How should I look at my experience with a stroke? My recovery has been excellent, but the truth that I had a stroke still stands. It’s disturbing.
I come face to face with the age old question: If there is a God, and if he is good and all powerful, why does he allow such evil?
Often, without anything better, we Christians mumble some vague answer or spout a convenient verse. Not terribly helpful.

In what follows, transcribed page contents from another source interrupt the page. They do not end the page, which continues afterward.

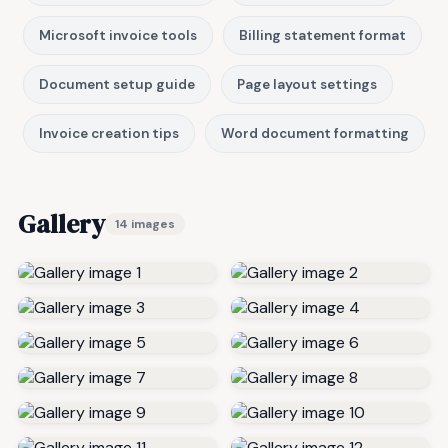
Microsoft invoice tools
Billing statement format
Document setup guide
Page layout settings
Invoice creation tips
Word document formatting
Gallery
14 images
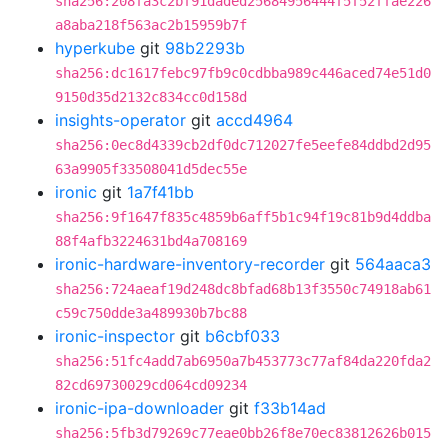
sha256:208fa3c2bf91daded25684956444f5f52ffae226
a8aba218f563ac2b15959b7f
hyperkube
git
98b2293b
sha256:dc1617febc97fb9c0cdbba989c446aced74e51d0
9150d35d2132c834cc0d158d
insights-operator
git
accd4964
sha256:0ec8d4339cb2df0dc712027fe5eefe84ddbd2d95
63a9905f33508041d5dec55e
ironic
git
1a7f41bb
sha256:9f1647f835c4859b6aff5b1c94f19c81b9d4ddba
88f4afb3224631bd4a708169
ironic-hardware-inventory-recorder
git
564aaca3
sha256:724aeaf19d248dc8bfad68b13f3550c74918ab61
c59c750dde3a489930b7bc88
ironic-inspector
git
b6cbf033
sha256:51fc4add7ab6950a7b453773c77af84da220fda2
82cd69730029cd064cd09234
ironic-ipa-downloader
git
f33b14ad
sha256:5fb3d79269c77eae0bb26f8e70ec83812626b015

Timothy Keller’s book, Walking with God Through Pain and Suffering, offers some clear thinking. It begins with a picture of attitudes toward suffering in different world views and religious systems summarized as follows:
Moralistic Transcendent Fatalistic Dualistic Secular Karma Buddhism Islam Marxism
Cause Wrongdoing Illusion Destiny Cosmic conflict Accident
Response Do good Detachment Endurance Purified faithfulness Technique
Resolution Eternal bliss Enlightenment Glory Triumph of Light Society
From Keller’s Walking with God Through Pain and Suffering, p. 28
Keller writes, of these common views of suffering, “Buddhism says accept it, karma says pay it, fatalism says heroically endure it, secularism says avoid it or fix it.” (Keller, p. 30). We see the secular attitude toward suffering on display in our culture in every way. When an accident happens, someone must be blamed. Lawsuits are filed to ensure payment. Laws must be passed to make sure it doesn’t happen again. We strain to control, to limit risk, to protect comfort and happiness at great cost.
Still, people suffer.
Christianity has a much better answer. It promises that everything has a good purpose, that our trials and challenges are for our good and God’s glory, and that it’s all possible because of Jesus Christ and his…suffering.

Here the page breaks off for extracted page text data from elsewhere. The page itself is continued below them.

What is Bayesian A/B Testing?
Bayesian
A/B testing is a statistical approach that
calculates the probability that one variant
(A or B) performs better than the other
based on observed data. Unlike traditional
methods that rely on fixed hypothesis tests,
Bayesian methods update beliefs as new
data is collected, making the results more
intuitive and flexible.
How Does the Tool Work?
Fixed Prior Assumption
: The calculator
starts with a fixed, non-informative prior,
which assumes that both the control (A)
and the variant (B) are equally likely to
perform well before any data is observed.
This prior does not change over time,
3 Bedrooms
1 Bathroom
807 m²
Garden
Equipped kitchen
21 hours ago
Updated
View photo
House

The One who allows suffering in this world surrendered to it himself. The One who faithfully walks with us through our suffering endured his alone. The One who calls us to suffer in his name suffered first for our sake.
Jesus’ painful trial was not the end of the story. The One who died for our sins rose to life in complete victory over evil, and he promises that we will also rise again to live forever in perfect wholeness.
A biblical view of suffering does not minimize it or glorify it or deny it or try to control it; it simply admits it and submits to it when it happens.
That doesn’t make our tough spots any less painful, but it offers us great strength and hope through them.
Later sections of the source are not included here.